Secondly, I’m making sure I have the right intel on what’s important. Unless you’re on the ground in the region, you might assume what the big issues are. You’ve got to know a local. … So I get tuned up and educated on some of the local stuff: the Scotchman Peaks and the smelter. If you’re further down south you don’t get exposed to those issues a lot.
Thirdly, I’m just trying to meet as many people as I can. … It’s part of the campaign — you’re out selling yourself, so that’s what we’re doing.
SR: Let’s talk about the issues. What are some of the most important you’ve encountered as you’ve been campaigning?
RF: Probably the two most prolific on a district-wide basis … are health care and immigration. You also have the tax issue that is still fresh on people’s minds with the Trump agenda and tax reforms.
SR: And how do you think those big national issues circle back to affect Idaho?

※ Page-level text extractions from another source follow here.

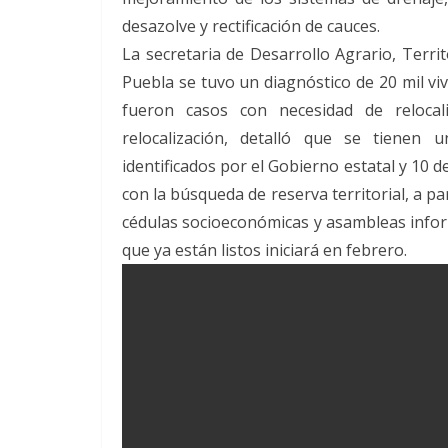
desazolve y rectificación de cauces.
La secretaria de Desarrollo Agrario, Terr
Puebla se tuvo un diagnóstico de 20 mil vi
fueron casos con necesidad de relocal
relocalización, detalló que se tienen 
identificados por el Gobierno estatal y 10 
con la búsqueda de reserva territorial, a pa
cédulas socioeconómicas y asambleas informa
que ya están listos iniciará en febrero.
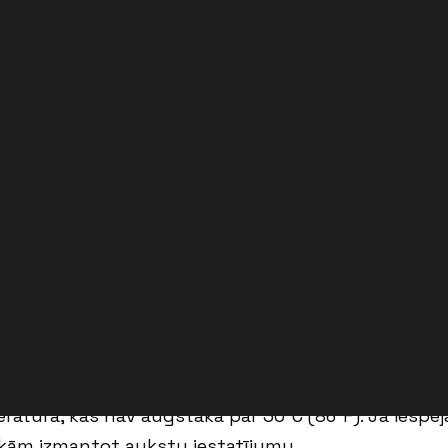
Ērts un izturīgs, izstrā
treniņu izmantošanu.
Darināts no 100% Good 
Ražots Šefīldā, Lielbritā
Izmērs
šanas instrukcijas (T-krekli)
Izmēru tabula
krūšu apkārtmēru.
tūrā, kas nav augstāka par 30°C (86°F). Ja iespēja
sakām izmantot aukstu iestatījumu.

RF: I learned recently that there’s been a pretty focused discussion on refugee resettlement in the region. That has been an ongoing issue further south for a long time. Twin Falls has been ground zero on that issue in Idaho. Immigration is the lynchpin in what’s going on literally right now in the federal government with the government shutdown where DACA is kind of the hostage that is responsible for that hold up.

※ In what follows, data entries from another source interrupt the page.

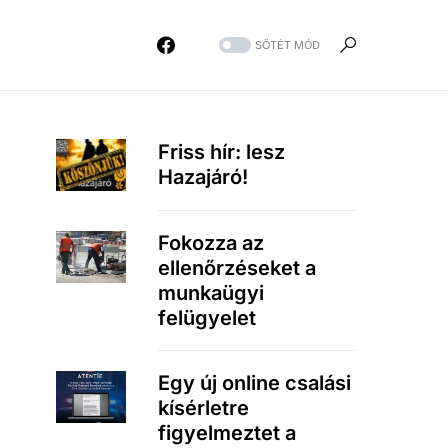
SÖTÉT MÓD
Friss hír: lesz
Hazajáró!
Fokozza az
ellenőrzéseket a
munkaügyi
felügyelet
Egy új online csalási
kísérletre
figyelmeztet a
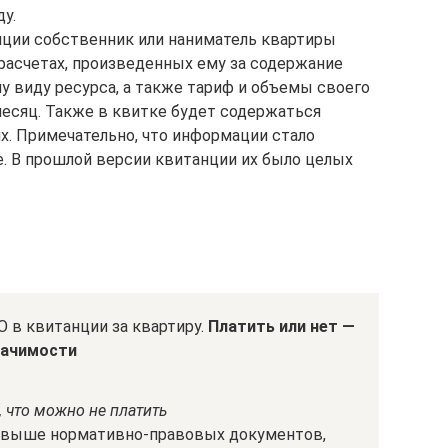
у.
нции собственник или наниматель квартиры
асчетах, произведенных ему за содержание
 виду ресурса, а также тариф и объемы своего
месяц. Также в квитке будет содержаться
х. Примечательно, что информации стало
е. В прошлой версии квитанции их было целых
О в квитанции за квартиру.
Платить или нет —
начимости
 что можно не платить
ых выше нормативно-правовых документов,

One of the things that has been a mission on this trip is to run past people locally, “OK, here is the compromise that is on the table. Good thing? Bad thing?” For the most part, people think it’s a good thing, and that seems to be a little bit uniform across the state. … But there’s some concern that some of the federal resettlement structure could be directed north, and I’ve been getting feedback on that for all the reasons you might think.

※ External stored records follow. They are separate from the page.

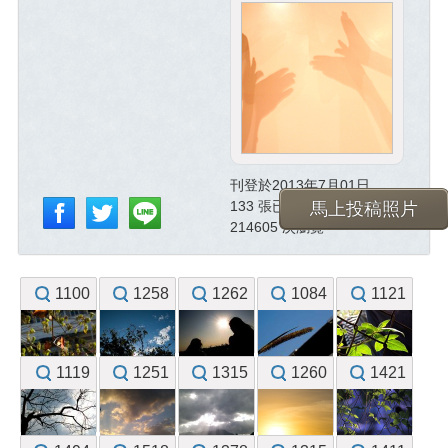
刊登於2013年7月01日
133 張已投稿照片
馬上投稿照片
214605 次瀏覽
1100
1258
1262
1084
1121
1119
1251
1315
1260
1421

SR: You know, we haven’t heard any confirmation that refugee resettlement is actually being considered for this region. But it certainly seems to be a mobilizing issue for people here, especially on the conservative side of the spectrum.
RF: More so than the security-related issues, (people are worried about) the fiscal cost and ramifications of it and to what extent entitlements would be on the table. For a smaller economy with the sensitivities here, I can understand the concern.
SR: The other big issue you cited is health care, and everyone seems to have a different idea on how it should be handled. What’s your take on the issue?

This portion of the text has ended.